HAVE CONFIDENCE IN YOURSELVES. LOVE YOURSELVES.

The Looks Matter crowd don't ness. mean by their statement of, "Looks is everything," that the BEST LOOKING guy always will win. To quote, God of Getting Laid who is perhaps the King of the Looks Matter boys, "What Looks good to a particular girl determines how good you look."

You can associate great looks with things like:

great face
great body
nice dresser
nice car

Again, great looks, the overall outside package.

But again, there's no person that knows that they "look good" who doesn't have CONFIDENCE, and if that person would lose their CONFIDENCE, they would also lose their LOOKS, because they wouldn't be inclined to present themselves in their best light as often.

On the flipside, to the Looks Don't Matter that much side, they tend to spend more time on the sexual state, being a man, not afraid to approach side of things......but again lol, we come back to the same thesis....

If the person KNOWS HOW TO TURN A WOMAN ON with their personality, sexual state, and other inner game abilities, without Confidence or love for themseleves, they wont' USE IT AS OFTEN or use it that much.

So when a person develops true confidence, they tend to do BOTH THINGS!
- They will present themselves and look great all the time, they will work out, fix their faces as best as possible, get a better car, a better job, LOOKS.
- They will be more sexual, use 2 seconds rules not 3 second rules lol, use their personalities, etc.

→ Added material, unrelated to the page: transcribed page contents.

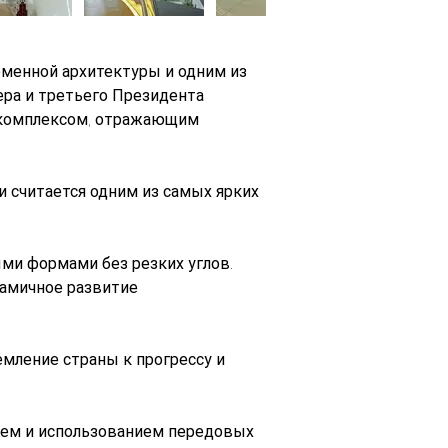
еменной архитектуры и одним из 
ра и третьего Президента 
 комплексом, отражающим 
 считается одним из самых ярких 
ми формами без резких углов. 
амичное развитие 
мление страны к прогрессу и 
ием и использованием передовых 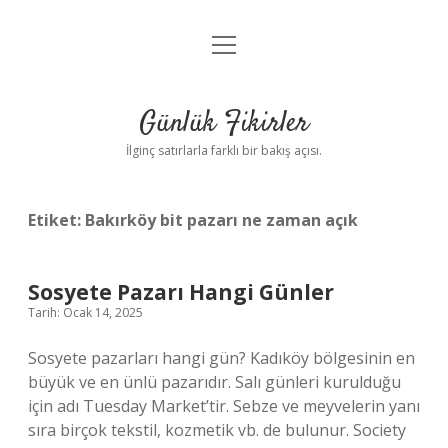
menüyü
Anasayfa
aç
Gizlilik Politikası
Günlük Fikirler
Yasal Uyarı
İlginç satırlarla farklı bir bakış açısı.
Hakkımızda
Etiket:
Bakırköy bit pazarı ne zaman açık
Sosyete Pazarı Hangi Günler
Tarih: Ocak 14, 2025
Sosyete pazarları hangi gün? Kadıköy bölgesinin en
büyük ve en ünlü pazarıdır. Salı günleri kurulduğu
için adı Tuesday Market’tir. Sebze ve meyvelerin yanı
sıra birçok tekstil, kozmetik vb. de bulunur. Society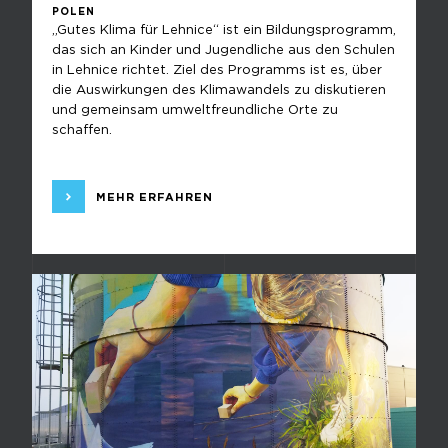
POLEN
„Gutes Klima für Lehnice“ ist ein Bildungsprogramm,
das sich an Kinder und Jugendliche aus den Schulen
in Lehnice richtet. Ziel des Programms ist es, über
die Auswirkungen des Klimawandels zu diskutieren
und gemeinsam umweltfreundliche Orte zu
schaffen.
MEHR ERFAHREN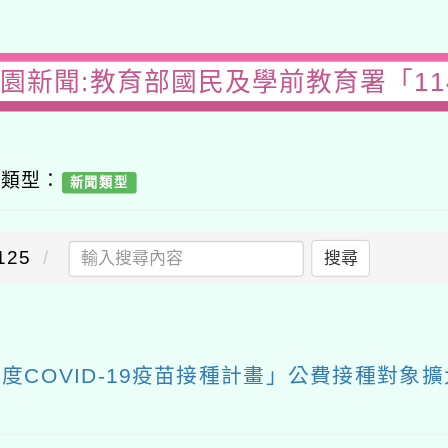
園新聞:教育部國民及學前教育署「114
容類型：
新聞類型
25
搜尋
5年度COVID-19疫苗接種計畫」公費接種對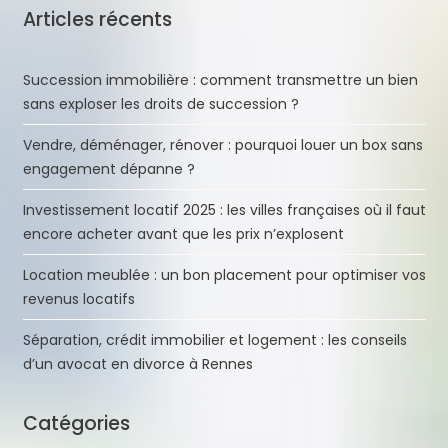
Articles récents
Succession immobilière : comment transmettre un bien
sans exploser les droits de succession ?
Vendre, déménager, rénover : pourquoi louer un box sans
engagement dépanne ?
Investissement locatif 2025 : les villes françaises où il faut
encore acheter avant que les prix n’explosent
Location meublée : un bon placement pour optimiser vos
revenus locatifs
Séparation, crédit immobilier et logement : les conseils
d’un avocat en divorce à Rennes
Catégories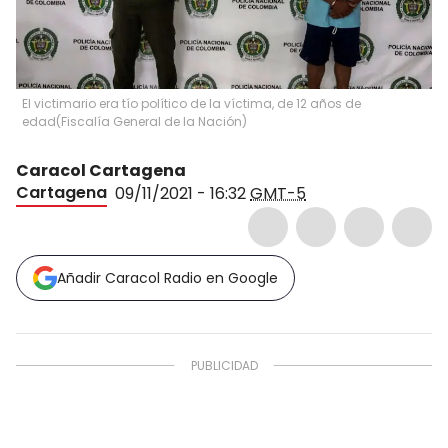
El victimario era tío político de la víctima, de 12 años de
edad
(
Fiscalía General de la Nación
)
Caracol Cartagena
Cartagena
09/11/2021 - 16:32
GMT-5
Añadir Caracol Radio en Google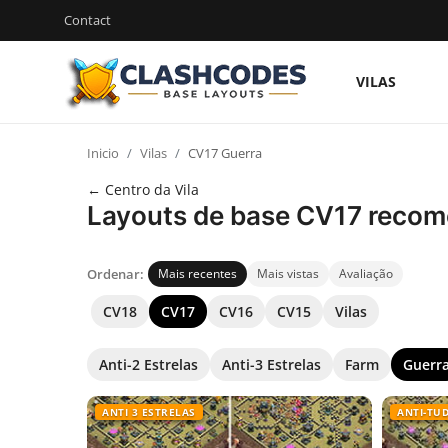
Contact
VILAS
Contact
Inicio
Vilas
CV17 Guerra
Vilas
← Centro da Vila
Layouts de base CV17 reco
Português
Ordenar:
Mais recentes
Mais vistas
Avaliação
CV18
CV17
CV16
CV15
Vilas
Anti-2 Estrelas
Anti-3 Estrelas
Farm
Guerr
ANTI 3 ESTRELAS
ANTI-TU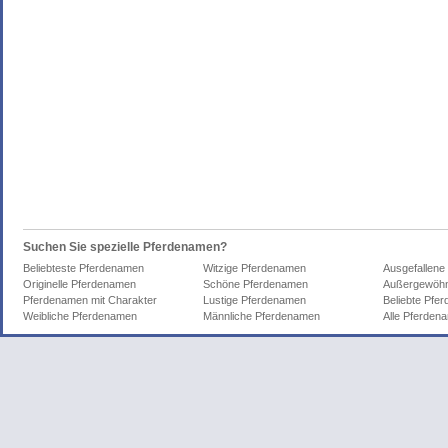
Suchen Sie spezielle Pferdenamen?
Beliebteste Pferdenamen
Witzige Pferdenamen
Ausgefallene
Originelle Pferdenamen
Schöne Pferdenamen
Außergewöhn
Pferdenamen mit Charakter
Lustige Pferdenamen
Beliebte Pfe
Weibliche Pferdenamen
Männliche Pferdenamen
Alle Pferden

INNER GAME.

Confidence brings forth the manifestion of both sides. No Confidence, while still having the Looks or the inner game, will lead to not using your "assets" much or in the best of light.....which lowers your success.

And again, you can get confidence from a result of having something or having achieved someting, or you can get confidence from just accepting and believing that you are "worth" something of value.

Either way, once you have confidence, you will use your greatest assets to their best of abilities! Not everybody is as skilled in inner game abilities, some just are great looking guys that use that to their advantage. Then some aren't as great looking, they are presentable but not as great looks like GQ, but they are more skilled in the inner game abilities. Then some guys are in the middle of both, some guys use both very well, then lol there's some guys who dont' look as great and aren't as skilled in the inner game.

However, without any great looks or great inner game abilities, just having confidence in yourself and targeting the right group of women in the marketplace will lead to success....because majority of quality women are just sitting home bored as hell looking for just any type of "ok" guy to come and make their lives a bit more enjoyable.